The algorithm used included five data points: the population of each municipality; median income; Covid-19 deaths per 100,000 people; tax base per capita; and percentage of the population located in an economically disconnected or disinvested area. The last data point was developed by municipal partner CMAP—Chicago Metropolitan Agency for Planning—in an effort to quantify inequitable regional investment practices over the years. Using these variables, it was able to create a score for each municipality and then base funding allocations on that data point.
But here’s the important part: The county didn’t stop there. It ran the computerized results through a rigorous evaluation process that included a great many conversations with people with longstanding institutional knowledge about the differences in the municipalities in Cook County. “We are so large, and we have a lot of different stakeholders,” says Gypalo, “and they were able to validate the findings.” The input from knowledgeable human beings led to a few tweaks, and Gypalo felt comfortable that the computerized recommendations weren’t just mathematically defensible, but fit in with real world-considerations, as understood by human beings.

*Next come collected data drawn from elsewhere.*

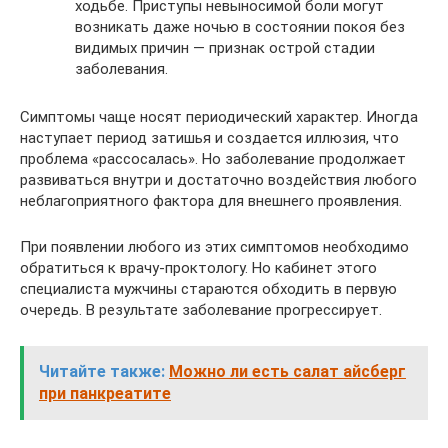
ходьбе. Приступы невыносимой боли могут
возникать даже ночью в состоянии покоя без
видимых причин — признак острой стадии
заболевания.
Симптомы чаще носят периодический характер. Иногда
наступает период затишья и создается иллюзия, что
проблема «рассосалась». Но заболевание продолжает
развиваться внутри и достаточно воздействия любого
неблагоприятного фактора для внешнего проявления.
При появлении любого из этих симптомов необходимо
обратиться к врачу-проктологу. Но кабинет этого
специалиста мужчины стараются обходить в первую
очередь. В результате заболевание прогрессирует.
Читайте также:
Можно ли есть салат айсберг
при панкреатите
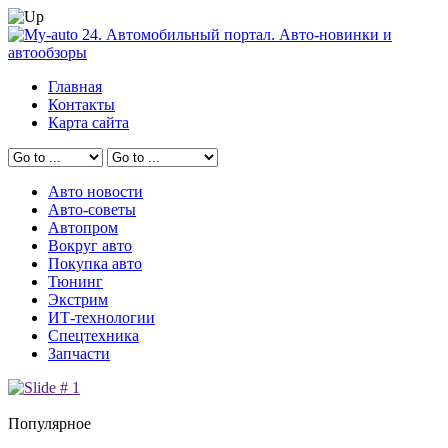
Главная
Контакты
Карта сайта
Авто новости
Авто-советы
Автопром
Вокруг авто
Покупка авто
Тюнинг
Экстрим
ИТ-технологии
Спецтехника
Запчасти
Популярное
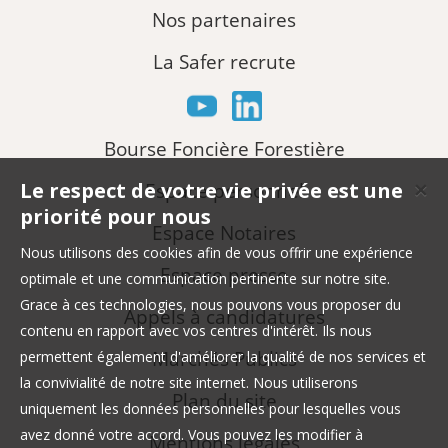
Nos partenaires
La Safer recrute
Bourse Foncière Forestière
Le respect de votre vie privée est une
Espace personnel
✕
priorité pour nous
Espace Notaires
Nous utilisons des cookies afin de vous offrir une expérience
Espace presse
optimale et une communication pertinente sur notre site.
Grace à ces technologies, nous pouvons vous proposer du
Appels à candidatures
contenu en rapport avec vos centres d'intérêt. Ils nous
Marchés Publics
permettent également d'améliorer la qualité de nos services et
la convivialité de notre site internet. Nous utiliserons
Plan du site
uniquement les données personnelles pour lesquelles vous
avez donné votre accord. Vous pouvez les modifier à
Mentions légales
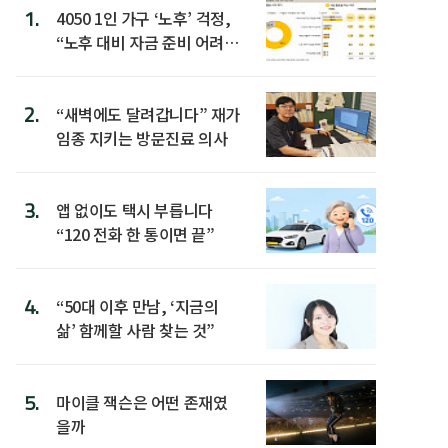
1.
4050 1인 가구 ‘노후’ 걱정,
“노후 대비 자금 준비 어려
워”
2.
“새벽에도 달려갑니다” 재가
임종 지키는 방문진료 의사
3.
앱 없이도 택시 부릅니다
“120 전화 한 통이면 끝”
4.
“50대 이후 만남, ‘지금의
삶’ 함께할 사람 찾는 것”
5.
마이클 잭슨은 어떤 존재였
을까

In New York City, on November 19th, 2019, Mayor Bill de Blasio signed an executive order establishing the position of Algorithms Management and Policy Officer, (AMPO) in his city. As the mayor said that day, the position was established to “ensure the tools we use to make decisions are fair and transparent.”
Such was the importance of this new effort that the mayor appointed Jeff Thamkittikasem, his director of operations, to be acting AMPO for the city.
Thamkittikasem is abundantly aware of the risks of bias that algorithms can present. “Systemic racism exists,” he says, “and sometimes it can come into tools like algorithms, which are often based on previously gathered data . . . If you’re using bad data, you’ll get bad outcomes.”
The first step the city is taking is going back to algorithms that are already in use. By January, New York City will have the first published list of the systems that qualify for review. Then the agencies will carefully assess these tools to ascertain that “there isn’t any bias or disproportionality in how they were developed,” says Thamkittikasem.
One of Thamkittikasem’s goals is to empower the individual agencies to address their own use of the algorithms they’re putting in place by setting policies and practices that the agency leaders all understand. He’s savvy enough about the workings of government to know that different agencies will need to use different tools. “Human services are different than financial practices,” he says.
Will the kind of care New York City and Cook County are taking allow algorithms to be used in the complicated areas of criminal justice? That’s hard to say. One observer noted in mounting an argument that algorithms can be justified as equally as fair as judges in making decisions, that “judges are also black boxes.”
Ultimately, wherever algorithms are used, Cook County’s Gypalo makes a strong point by quoting Uncle Ben from Marvel Comics’ Spider-Man, “With great power comes great responsibility.”
Katherine Barrett and Richard Greene of Barrett and Greene, Inc. are columnists and senior advisers to Route Fifty.